Taiwan Semiconductor Manufacturing Co (TSMC, 台積電), the world’s largest contract chipmaker, is expected to increase revenues by more than 10 percent annually to US$30 billion next year, primarily on the back of new orders from Apple Inc, market researcher TrendForce Corp (集邦科技) forecast yesterday.
The chipmaker would again outperform it peers in the global semiconductor industry, which is expected to shrink 0.6 percent annually next year with revenues of US$329 billion, TrendForce forecast.
With global demand expected to remain lukewarm next year on slowing demand for smartphones and PCs, Apple and Chinese chip designers are set to become the major driving forces in the industry, TrendForce said in a report.
“TSMC’s leadership in advanced process technology will help fuel its growth next year,” TrendForce said.
This year, TSMC is expected to rake in between US$26 billion and US$27 billion.
The Taipei-based research house expects TSMC to receive a much bigger allocation of Apple’s A10 processor orders next year than its rival Samsung Electronics Co.
In addition, TSMC is to benefit from the growing adoption of its 16-nanometer (nm) chips by its major clients, the researcher said.

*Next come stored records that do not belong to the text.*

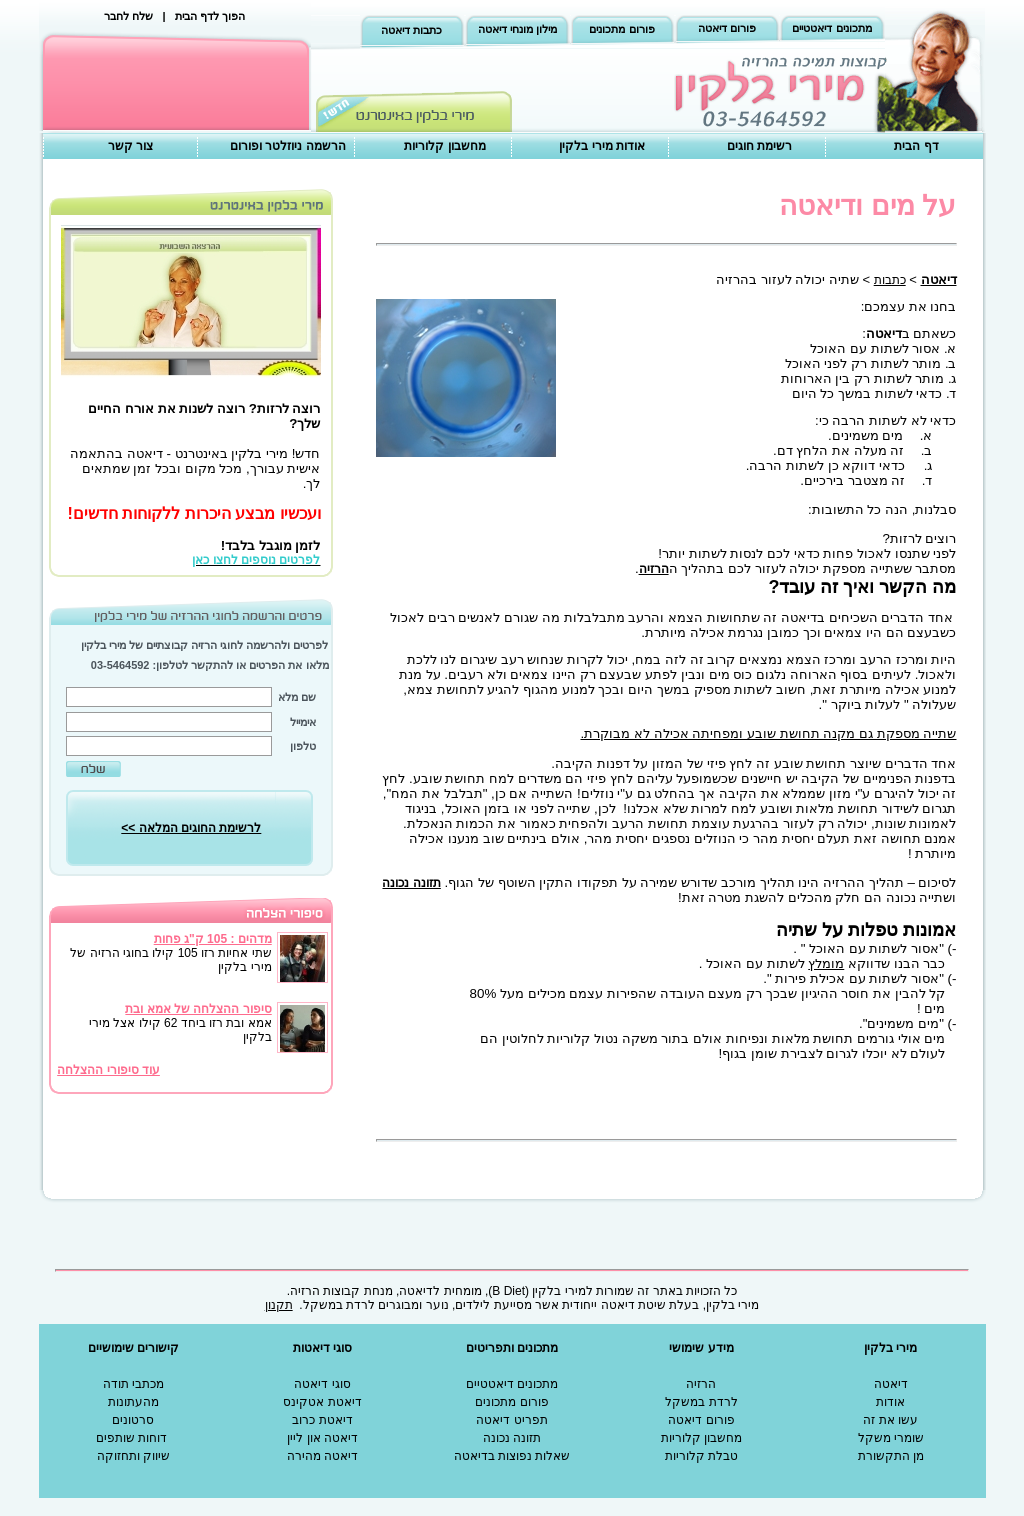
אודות (890, 1402)
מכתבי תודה (133, 1384)
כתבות (890, 280)
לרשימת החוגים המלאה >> (191, 828)
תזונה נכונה (512, 1438)
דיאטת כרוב (322, 1420)
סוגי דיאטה (322, 1384)
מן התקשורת (891, 1456)
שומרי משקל (891, 1438)
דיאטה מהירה (322, 1456)
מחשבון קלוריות (444, 146)
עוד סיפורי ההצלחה (108, 1070)
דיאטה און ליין (322, 1438)
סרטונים (133, 1420)
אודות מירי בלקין (602, 146)
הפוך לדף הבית (210, 16)
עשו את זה (890, 1420)
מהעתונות (133, 1402)
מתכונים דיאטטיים (831, 28)
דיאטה (891, 1384)
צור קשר (130, 146)
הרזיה (654, 569)
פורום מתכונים (621, 29)
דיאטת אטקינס (322, 1402)
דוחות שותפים (131, 1438)
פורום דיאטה (727, 28)
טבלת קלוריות (701, 1456)
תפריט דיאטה (511, 1420)
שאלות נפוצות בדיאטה (512, 1456)
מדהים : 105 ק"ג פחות (213, 939)
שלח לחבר (128, 16)
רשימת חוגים (759, 146)
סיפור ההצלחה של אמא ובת (198, 1009)
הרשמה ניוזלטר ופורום (288, 146)
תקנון (279, 1305)
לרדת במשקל (701, 1402)
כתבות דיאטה (411, 30)
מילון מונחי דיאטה (517, 29)
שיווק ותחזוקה (133, 1456)
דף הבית (916, 146)
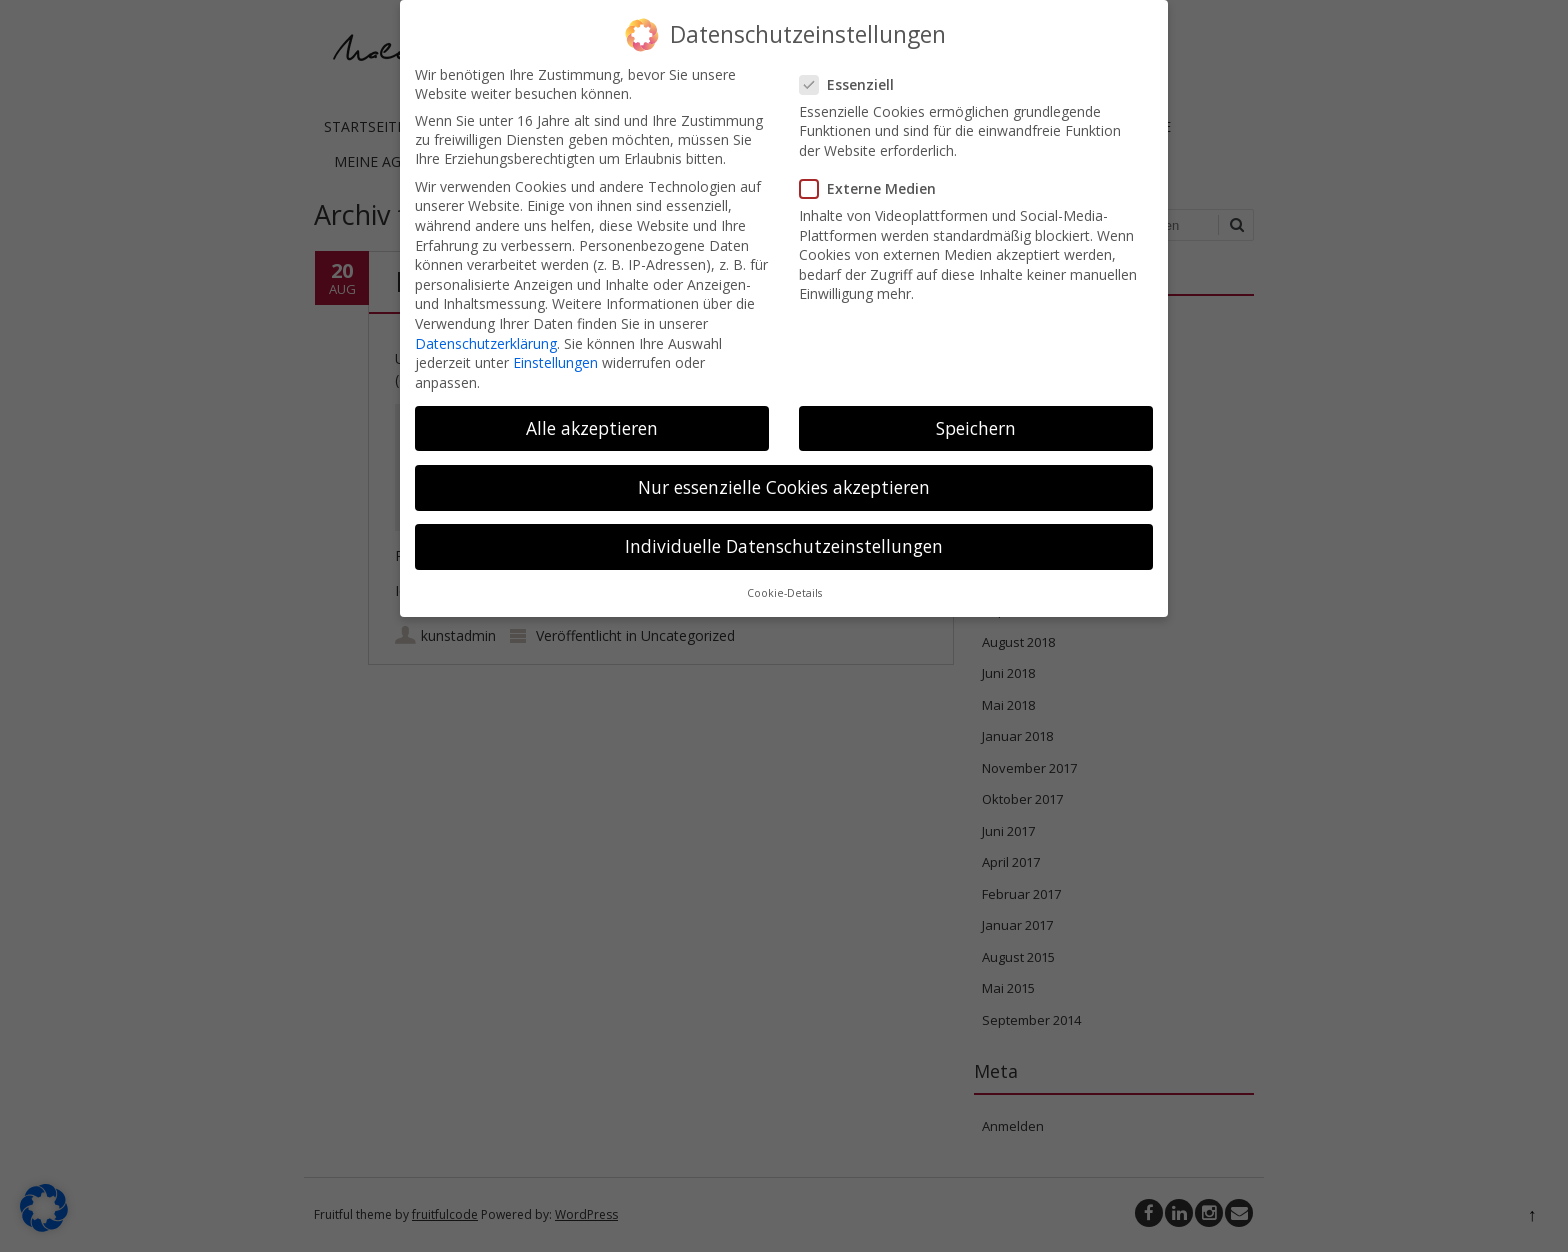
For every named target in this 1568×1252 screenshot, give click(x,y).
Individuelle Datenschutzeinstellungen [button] (784, 536)
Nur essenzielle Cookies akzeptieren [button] (784, 477)
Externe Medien (874, 178)
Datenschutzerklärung (486, 332)
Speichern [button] (976, 418)
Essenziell (853, 74)
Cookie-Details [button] (784, 583)
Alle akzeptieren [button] (592, 418)
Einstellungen (555, 352)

To expand its advanced technology capacities, TSMC is expected to boost its capital spending to between US$9.5 billion and US$10.5 billion next year, compared with US$8 billion this year, representing annual growth of between 12 percent and 31 percent, the researcher said.
Samsung’s revenue from its contract chip manufacturing business is expected to remain steady at about US$2.5 billion next year due to slow demand for its high-end smartphones, TrendForce forecast.
TSMC’s local rival United Microelectronics Corp (UMC, 聯電) is expected to expand its revenue to US$5 billion, an 11 percent annual increase from this year’s revenue, which is set to range from US$4.5 billion to US$4.7 billion, the researcher predicted, adding that the growth would come from increased demand for its 28nm chips and a bigger market presence in China.
Next year, UMC is expected to spend most of its capital budget on 14nm technology and expand its capacity at its 12-inch factory in Xiamen, China, the researcher said.
China’s Semiconductor Manufacturing International Corp’s (SMIC, 中芯) revenue is expected to rise to US$2.5 billion next year from US$2.1 billion and US$2.3 billion this year, on the back of increasing demand for its 28nm chips, the researcher projected.
Demand for less advanced chips would continue to be strong, thanks to support from Chinese chip designers, the researcher said.
TSMC and UMC stocks yesterday fell 0.7 percent and 1.24 percent to NT$142 and NT$11.95, respectively, while the TAIEX dropped 1.31 percent.